Directions for this task
Print out the entries from the line containing "Punctul de lucru es" through the last line, exactly, and print nothing else. Pictures are not copied.

Extracted data
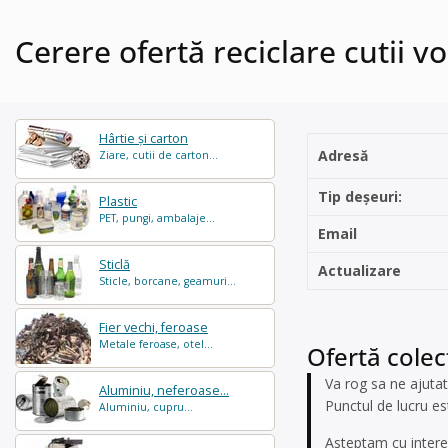
Cerere ofertă reciclare cutii v
Hârtie și carton
Adresă
Ziare, cutii de carton...
Tip deșeuri:
Plastic
PET, pungi, ambalaje...
Email
Sticlă
Actualizare
Sticle, borcane, geamuri...
Fier vechi, feroase
Metale feroase, otel...
Ofertă colect
Va rog sa ne ajutat
Aluminiu, neferoase...
Punctul de lucru es
Aluminiu, cupru...
Asteptam cu intere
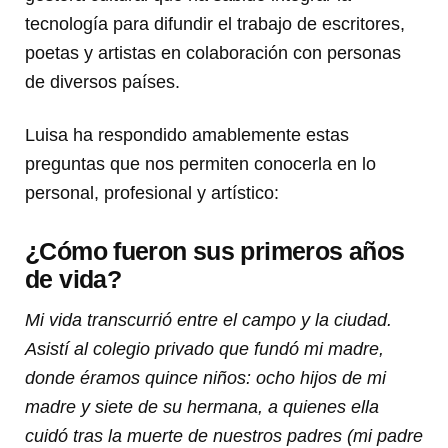
tecnología para difundir el trabajo de escritores,
poetas y artistas en colaboración con personas
de diversos países.
Luisa ha respondido amablemente estas
preguntas que nos permiten conocerla en lo
personal, profesional y artístico:
¿Cómo fueron sus primeros años
de vida?
Mi vida transcurrió entre el campo y la ciudad.
Asistí al colegio privado que fundó mi madre,
donde éramos quince niños: ocho hijos de mi
madre y siete de su hermana, a quienes ella
cuidó tras la muerte de nuestros padres (mi padre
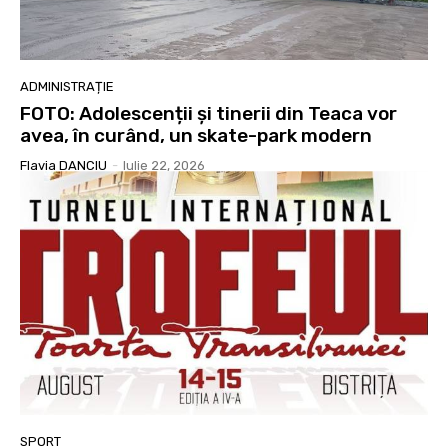
ADMINISTRAȚIE
FOTO: Adolescenții și tinerii din Teaca vor
avea, în curând, un skate-park modern
Flavia DANCIU
-
Iulie 22, 2026
SPORT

Response box
Punctul de lucru es
Aluminiu, cupru...
Asteptam cu intere
tecnología para difundir el trabajo de escritores,
poetas y artistas en colaboración con personas
de diversos países.
Luisa ha respondido amablemente estas
preguntas que nos permiten conocerla en lo
personal, profesional y artístico:
¿Cómo fueron sus primeros años
de vida?
Mi vida transcurrió entre el campo y la ciudad.
Asistí al colegio privado que fundó mi madre,
donde éramos quince niños: ocho hijos de mi
madre y siete de su hermana, a quienes ella
cuidó tras la muerte de nuestros padres (mi padre
ADMINISTRAȚIE
FOTO: Adolescenții și tinerii din Teaca vor
avea, în curând, un skate-park modern
Flavia DANCIU
-
Iulie 22, 2026
SPORT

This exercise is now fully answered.